Malpartida F, Arcas Meca R, Ramos F, Elizalde J, Martinez Caro D
Arch Inst Cardiol Mex. 1978 May-Jun;48(3):562-72.
A 34 year old patient with prolonged unstable angina pectoris who did not respond to medical treatment is presented. In the course of three days he developed acute subendocardial infarction complicated by severe ventricular arrhythmias and cardiac arrest. Previously renovascular arterial hypertension due to important stenosis of the right renal artery had been diagnosed by renal arteriography. The precordial pain did not disappear with acute myocardial infarction. He presented acute postinfarction angina which required the use of vasodilator and beta-adrenergic blocking agents which did not alleviate his symptoms completely. Coronary arteriography performed a month after acute myocardial infarction demonstrated 99% stenosis of the left main coronary artery and 70% stenosis of the left anterior descending artery. During three days before surgery intraaortic ballon pumping was employed and the patient did not present precordial pain. The patient became asymptomatic after placing two aortocoronary vein grafts to the left anterior descending and circumflex arteries, and three months later blood pressure fell to normal after placing a right aorto renal graft. The poor prognosis of critical stenosis of the main left branch, its medical treatment and better evolution after surgery is discussed. The indications for intra-aortic ballon pumping in this type of patients and its use before surgery so as to be able to suspend beta-adrenergic blocking agents without risks are specified. Finally the surgical indications for renovascular hypertension are discussed.

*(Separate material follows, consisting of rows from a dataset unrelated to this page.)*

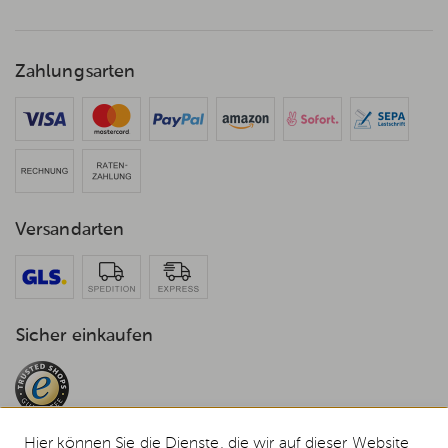
Zahlungsarten
Versandarten
Sicher einkaufen
Hier können Sie die Dienste, die wir auf dieser Website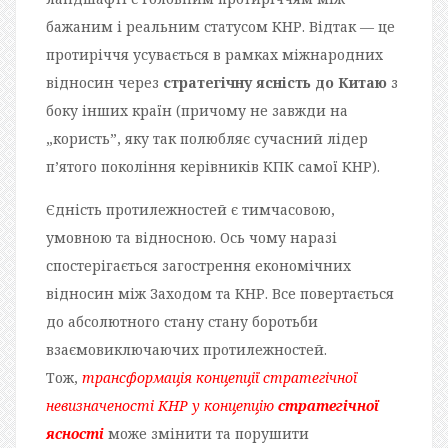
бажаним і реальним статусом КНР. Відтак — це
протиріччя усувається в рамках міжнародних
відносин через
стратегічну ясність до Китаю
з
боку інших країн (причому не завжди на
„користь”, яку так полюбляє сучасний лідер
п’ятого покоління керівників КПК самої КНР).
Єдність протилежностей є тимчасовою,
умовною та відносною. Ось чому наразі
спостерігається загострення економічних
відносин між Заходом та КНР. Все повертається
до абсолютного стану стану боротьби
взаємовиключаючих протилежностей.
Тож,
трансформація концепції стратегічної
невизначеності КНР у концепцію
стратегічної
ясності
може змінити та порушити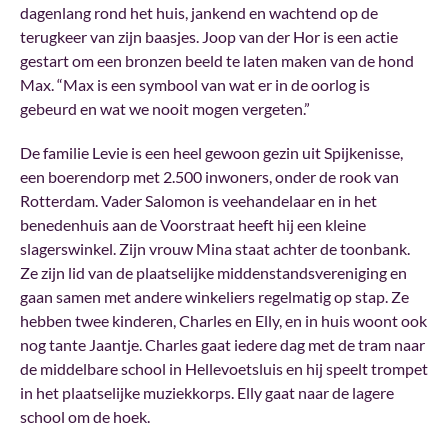
dagenlang rond het huis, jankend en wachtend op de
terugkeer van zijn baasjes. Joop van der Hor is een actie
gestart om een bronzen beeld te laten maken van de hond
Max. “Max is een symbool van wat er in de oorlog is
gebeurd en wat we nooit mogen vergeten.”
De familie Levie is een heel gewoon gezin uit Spijkenisse,
een boerendorp met 2.500 inwoners, onder de rook van
Rotterdam. Vader Salomon is veehandelaar en in het
benedenhuis aan de Voorstraat heeft hij een kleine
slagerswinkel. Zijn vrouw Mina staat achter de toonbank.
Ze zijn lid van de plaatselijke middenstandsvereniging en
gaan samen met andere winkeliers regelmatig op stap. Ze
hebben twee kinderen, Charles en Elly, en in huis woont ook
nog tante Jaantje. Charles gaat iedere dag met de tram naar
de middelbare school in Hellevoetsluis en hij speelt trompet
in het plaatselijke muziekkorps. Elly gaat naar de lagere
school om de hoek.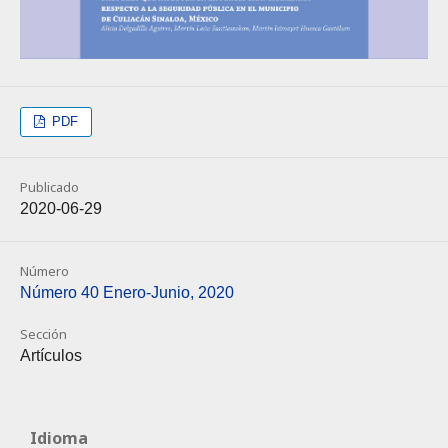
PDF
Publicado
2020-06-29
Número
Número 40 Enero-Junio, 2020
Sección
Artículos
Idioma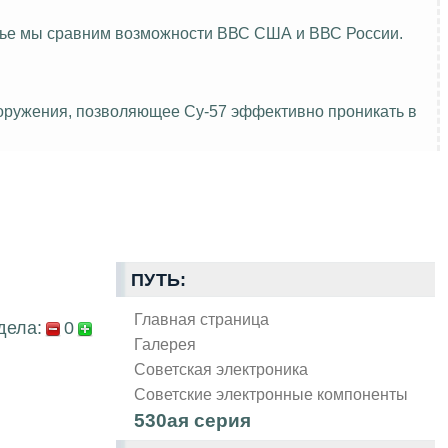
атье мы сравним возможности ВВС США и ВВС России.
ооружения, позволяющее Су-57 эффективно проникать в
ПУТЬ:
Главная страница
дела:
0
Галерея
Советская электроника
Советские электронные компоненты
530ая серия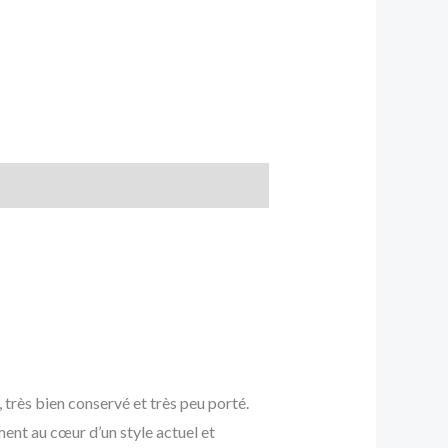
, très bien conservé et très peu porté.
ent au cœur d’un style actuel et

本文介绍了一名34岁患有持续性不稳定型心绞痛且药物治疗无效的患者。在三天的病程中,他发展为急性心内膜下梗死,并伴有严重室性心律失常和心脏骤停。此前经肾动脉造影诊断为因右肾动脉严重狭窄导致的肾血管性高血压。急性心肌梗死时心前区疼痛并未消失。他出现了急性心肌梗死后心绞痛,需要使用血管扩张剂和β-肾上腺素能阻滞剂,但症状并未完全缓解。急性心肌梗死后一个月进行的冠状动脉造影显示左主干冠状动脉狭窄99%,左前降支动脉狭窄70%。手术前三天采用了主动脉内球囊泵,患者未出现心前区疼痛。在向左前降支和回旋支动脉植入两根主动脉冠状动脉静脉移植物后,患者症状消失,三个月后在植入右主动脉肾移植物后血压恢复正常。讨论了左主干严重狭窄的不良预后、其药物治疗以及手术后更好的病情演变。明确了此类患者主动脉内球囊泵的使用指征及其在手术前的应用,以便能够安全停用β-肾上腺素能阻滞剂。最后讨论了肾血管性高血压的手术指征。